A copy number variation in human NCF1 and its pseudogenes
© Brunson et al. 2010
Received: 7 August 2009
Accepted: 23 February 2010
Published: 23 February 2010
Skip to main content
© Brunson et al. 2010
Received: 7 August 2009
Accepted: 23 February 2010
Published: 23 February 2010
Neutrophil cytosolic factor-1 (NCF1) is a component of NADPH oxidase. The NCF1 gene colocalizes with two pseudogenes (NCF1B and NCF1C). These two pseudogenes have a GT deletion in exon 2, resulting in a frameshift and an early stop codon. Here, we report a copy number variation (CNV) of the NCF1 pseudogenes and their alternative spliced expressions.
We examined three normal populations (86 individuals). We observed the 2:2:2 pattern (NCF1B:NCF1:NCF1C) in only 26 individuals. On average, each African- American has 1.4 ± 0.8 (Mean ± SD) copies of NCF1B and 2.3 ± 0.6 copies of NCF1C; each Caucasian has 1.8 ± 0.7 copies of NCF1B and 1.9 ± 0.4 copies of NCF1C; and each Mexican has 1.6 ± 0.6 copies of NCF1B and 1.0 ± 0.4 copies of NCF1C. Mexicans have significantly less NCF1C copies than African-Americans (p = 6e-15) and Caucasians (p = 3e-11). Mendelian transmission of this CNV was observed in two CEPH pedigrees. Moreover, we cloned two alternative spliced transcripts generated from these two pseudogenes that adopt alternative exon-2 instead of their defective exon 2. The NCF1 pseudogene expression responded robustly to PMA induction during macrophage differentiation. NCF1B decreased from 32.9% to 8.3% in the cDNA pool transcribed from 3 gene copies. NCF1Ψs also displayed distinct expression patterns in different human tissues.

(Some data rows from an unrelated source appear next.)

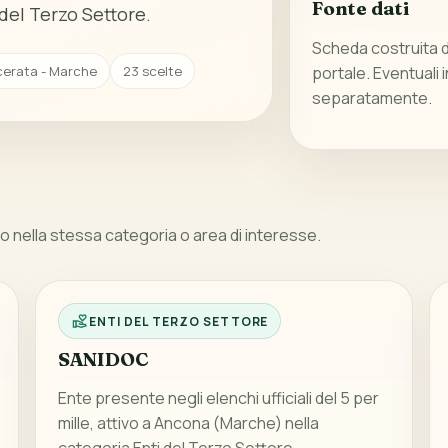
Fonte dati
del Terzo Settore.
Scheda costruita da
cerata - Marche
23 scelte
portale. Eventuali 
separatamente.
 nella stessa categoria o area di interesse.
ENTI DEL TERZO SETTORE
SANIDOC
Ente presente negli elenchi ufficiali del 5 per
mille, attivo a Ancona (Marche) nella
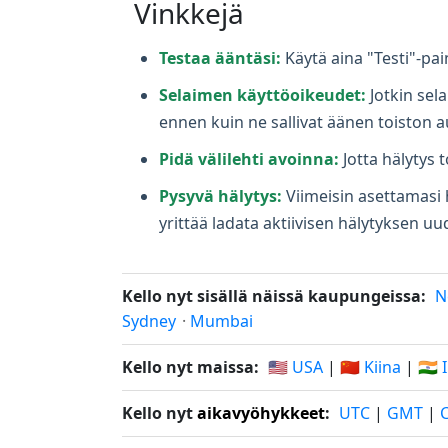
Vinkkejä
Testaa ääntäsi:
Käytä aina "Testi"-pai
Selaimen käyttöoikeudet:
Jotkin sel
ennen kuin ne sallivat äänen toiston 
Pidä välilehti avoinna:
Jotta hälytys t
Pysyvä hälytys:
Viimeisin asettamasi h
yrittää ladata aktiivisen hälytyksen uud
Kello nyt sisällä näissä kaupungeissa:
N
Sydney
·
Mumbai
Kello nyt maissa:
🇺🇸 USA
|
🇨🇳 Kiina
|
🇮🇳 
Kello nyt
aikavyöhykkeet
:
UTC
|
GMT
|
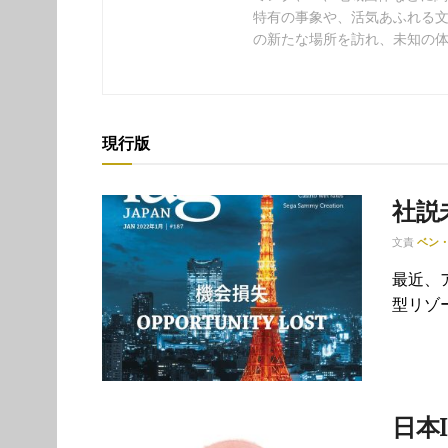
特有の事象や、活気あふれる
の新たな場所を訪れ、未知の
現行版
社説
文責
ベン
最近、
型リゾ
日本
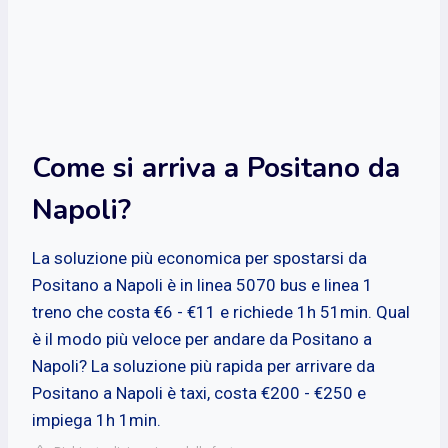
Come si arriva a Positano da
Napoli?
La soluzione più economica per spostarsi da
Positano a Napoli è in linea 5070 bus e linea 1
treno che costa €6 - €11 e richiede 1h 51min. Qual
è il modo più veloce per andare da Positano a
Napoli? La soluzione più rapida per arrivare da
Positano a Napoli è taxi, costa €200 - €250 e
impiega 1h 1min.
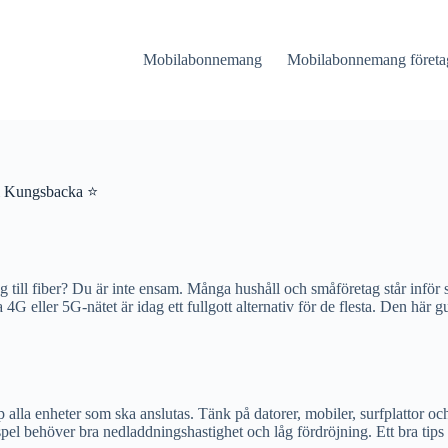
Mobilabonnemang
Mobilabonnemang företa
 i Kungsbacka ⭐
ll fiber? Du är inte ensam. Många hushåll och småföretag står inför sa
 eller 5G-nätet är idag ett fullgott alternativ för de flesta. Den här gui
 alla enheter som ska anslutas. Tänk på datorer, mobiler, surfplattor o
el behöver bra nedladdningshastighet och låg fördröjning. Ett bra tips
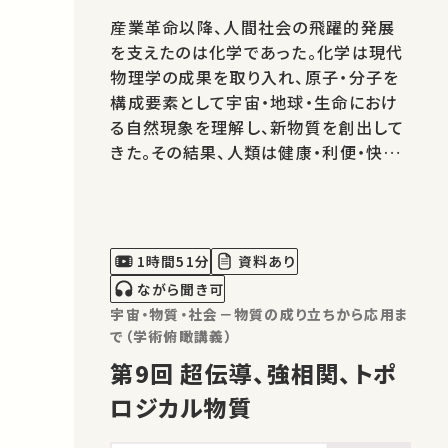
産業革命以降、人間社会の飛躍的発展
を支えたのは化学であった。化学は現代
物理学の成果を取り入れ、原子・分子を
構成要素として宇宙・地球・生命におけ
る自然現象を理解し、新物質を創出して
きた。その結果、人類は健康・利便・快適
を手にいれた。この学術俯瞰講義では、
「何のために研究するのか」を意識しつ
つ、講演者が専門とする表面化学と社会
との関わりを紹介したい。第11回では、
1時間51分
資料あり
ウォルフガング・パウリに「悪魔の創作
ながら聞き可
物…
宇宙・物質・社会－物質の成り立ちから応用ま
で（学術俯瞰講義）
第9回 超伝導、強相関、トポ
ロジカル物質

Our results suggest that these two pseudogenes may adopt an alternative exon-2 in different tissues and in response to external stimuli. The GT deletion is insufficient to define them as functionless pseudogenes; this CNV may have biological relevance.
Recent genomic studies suggested that gene duplication occurred frequently and in variable numbers during the recent history of human populations, which has led to de novo formations of copy number variation (CNV) . Presumably due to positive selection, genes encoding certain protein categories are particularly enriched in CNVs, such as those involved in processes related to environmental responses [1–8]. In this process, duplicated genes are thought to be the "successful" copies; pseudogenes are those "unsuccessful" duplicates retained in the genome .
Neutrophil cytosolic factor 1 (NCF1, also called p47 phox , for phagocyte oxidase), is a crucial component of NADPH oxidase . This enzyme catalyzes the production of microbicidal superoxide in phagocytes such as neutrophil and plays a vital role in host defense against microbial pathogens [10, 11]. A 2-bp GT deletion in exon 2 of the NCF1 gene causes chronic granulomatous disease (CGD) in humans [12, 13]. NCF1 is expressed in many cell types and may play a role in many other diseases [14–19].
The human NCF1 gene is located at 7q11.23, the Williams Beurens Syndrome region [20–22], accompanied by two nearly identical (>99.5%) pseudogenes (NCF1B and NCF1C) which presumably arose by gene duplication . These two pseudogenes have the same signature sequence as the one in the NCF1 gene responsible for CGD, the 2-bp GT deletion in exon 2 [13, 23, 24]. This mutation leads to a frameshift and a premature stop codon and thus these two gene duplicates were categorized as pseudogenes. It has been noticed that the NCF1Ψ/NCF1 ratio vary in human individuals, and it was believed some NCF1Ψ gene copies contain the wild-type NCF1 exon 2 sequence [22, 25].
In this study, we examined the copy numbers of NCF1 pseudogenes in human populations and found a copy number variation (CNV). Our additional data revealed that these two pseudogenes can generate RNA transcripts that skip over their defective exon 2 by alternative splicing.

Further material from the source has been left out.